Fatigue life assessment of steel specimens with weld ends and complex cracking scenarios by crack propagation numerical analyses

In a previous work, steel welded specimens consisting of a tube inserted into a plate joined by four intermittent fillet welds were fatigue tested under axial loading. Two geometries were analysed, namely longitudinal and transverse, having intermittent weldments parallel and perpendicular to the applied load, respectively. Fatigue strength estimations based on the Peak Stress Method (PSM) identified crack initiation locations, but underestimated the fatigue life of transverse joints due to their prolonged crack propagation phase. In the present investigation, linear elastic fracture mechanics was adopted to simulate crack propagation by means of finite element analyses using Abaqus® and FRANC3D® software packages. Material-specific Paris’ law parameters were experimentally calibrated both for 25MnCr6 Q&T (tube) and S355JR (plate) steels using Compact Tension (CT) specimens.
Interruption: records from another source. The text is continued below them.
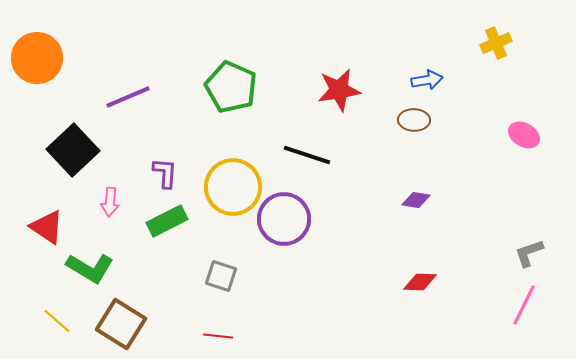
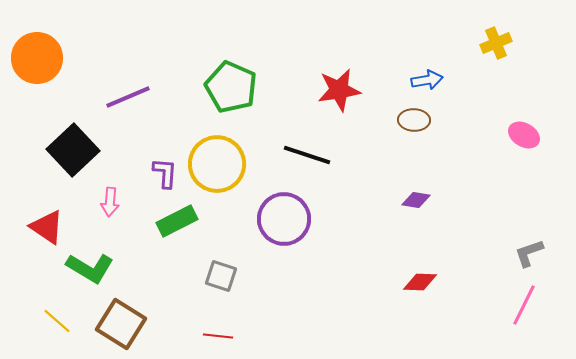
yellow circle: moved 16 px left, 23 px up
green rectangle: moved 10 px right
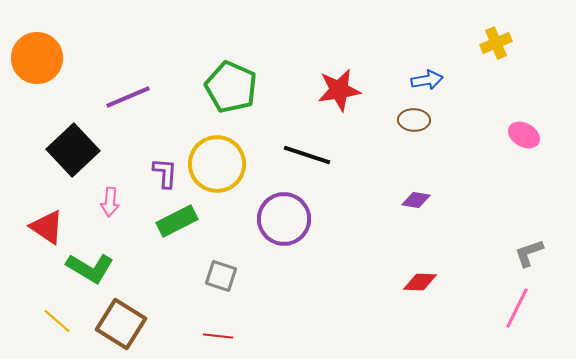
pink line: moved 7 px left, 3 px down
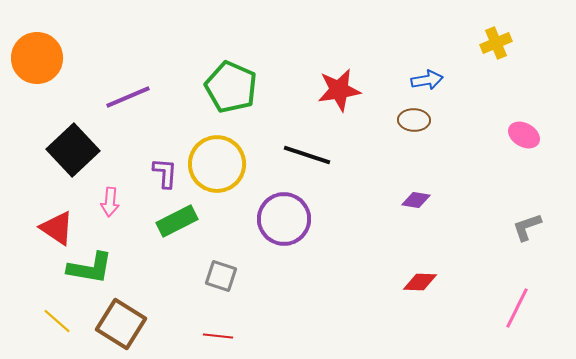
red triangle: moved 10 px right, 1 px down
gray L-shape: moved 2 px left, 26 px up
green L-shape: rotated 21 degrees counterclockwise
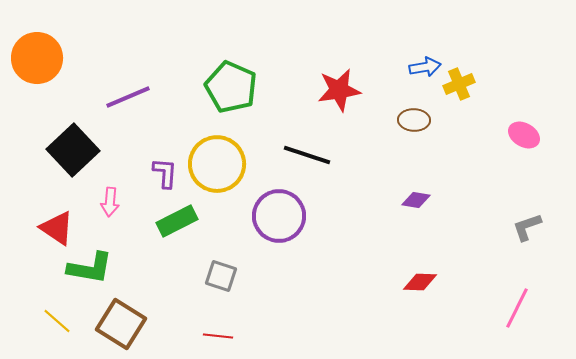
yellow cross: moved 37 px left, 41 px down
blue arrow: moved 2 px left, 13 px up
purple circle: moved 5 px left, 3 px up
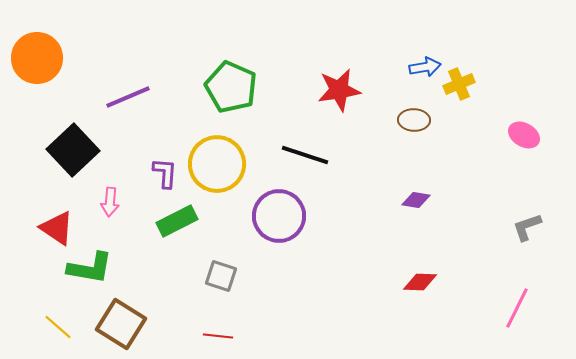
black line: moved 2 px left
yellow line: moved 1 px right, 6 px down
Initial cracks with 0.1 mm radius were located at the experimentally observed initiation sites, and numerical simulations were performed according to the Equivalent Initial Flaw Size (EIFS) concept suggested by the IIW guidelines. When using the most accurate simulations in terms of weld bead geometry and initial cracking scenario, fatigue life-to-failure estimations were in good agreement with the average experimental lifetime with deviations between −34 % and +45 % for transverse joints and between −17 % and −12 % for longitudinal joints.